Task directions
Show every line in the material below in which the string "Profile" appears.

--

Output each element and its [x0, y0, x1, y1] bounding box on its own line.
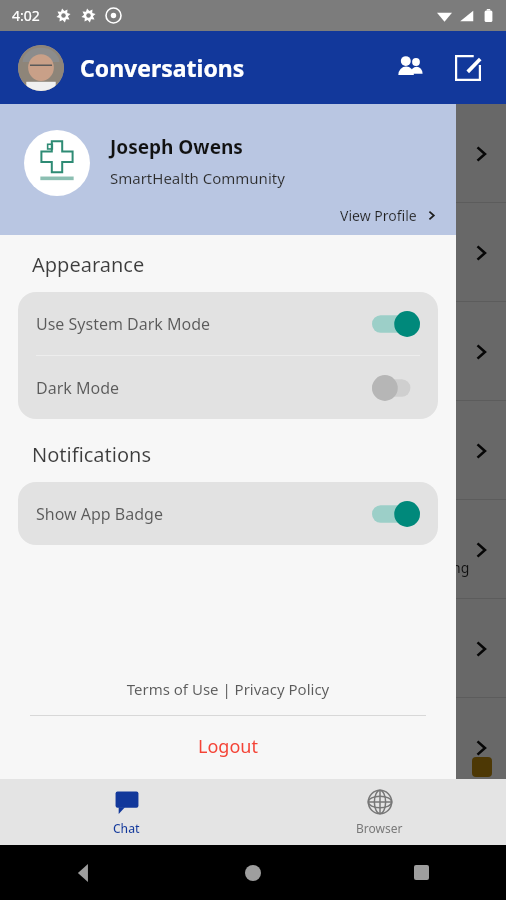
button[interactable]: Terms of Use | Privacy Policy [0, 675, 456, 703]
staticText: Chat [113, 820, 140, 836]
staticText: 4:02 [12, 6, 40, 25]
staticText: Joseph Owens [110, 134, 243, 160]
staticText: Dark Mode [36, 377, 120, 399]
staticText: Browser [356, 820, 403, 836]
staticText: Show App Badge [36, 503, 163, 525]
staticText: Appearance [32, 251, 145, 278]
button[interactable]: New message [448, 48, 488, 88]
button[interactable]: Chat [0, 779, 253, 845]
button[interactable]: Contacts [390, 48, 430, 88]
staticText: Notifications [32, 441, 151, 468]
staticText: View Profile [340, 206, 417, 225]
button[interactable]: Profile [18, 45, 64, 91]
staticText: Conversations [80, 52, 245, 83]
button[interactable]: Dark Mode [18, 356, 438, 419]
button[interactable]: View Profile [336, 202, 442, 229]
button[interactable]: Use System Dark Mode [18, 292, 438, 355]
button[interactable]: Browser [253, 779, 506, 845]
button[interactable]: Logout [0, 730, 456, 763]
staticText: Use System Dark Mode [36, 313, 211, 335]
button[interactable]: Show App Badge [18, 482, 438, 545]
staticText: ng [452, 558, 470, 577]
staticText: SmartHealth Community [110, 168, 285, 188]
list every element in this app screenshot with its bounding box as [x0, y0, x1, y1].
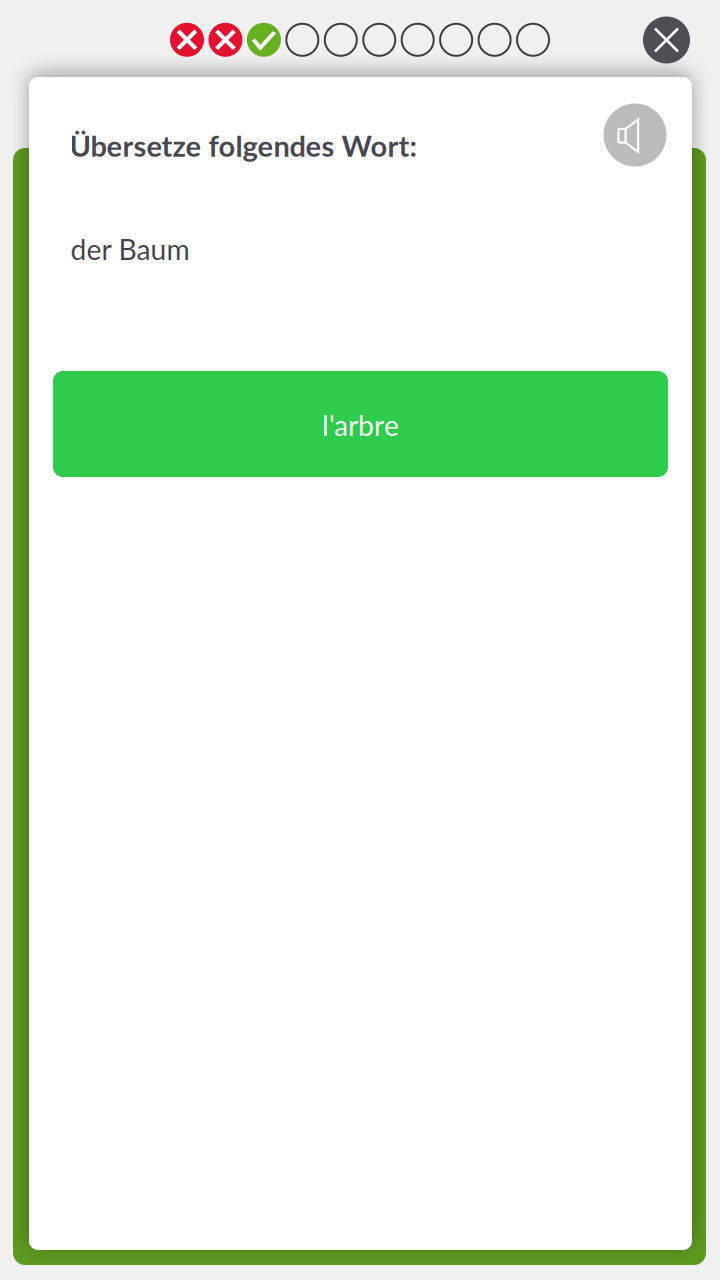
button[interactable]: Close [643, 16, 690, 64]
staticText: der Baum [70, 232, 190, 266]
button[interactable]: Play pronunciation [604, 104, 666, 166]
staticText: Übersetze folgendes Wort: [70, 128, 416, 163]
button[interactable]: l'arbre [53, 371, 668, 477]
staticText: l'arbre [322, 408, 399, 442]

--

Exercise response
staticText: View Profile [340, 206, 417, 225]
button[interactable]: Profile [18, 45, 64, 91]
button[interactable]: View Profile [336, 202, 442, 229]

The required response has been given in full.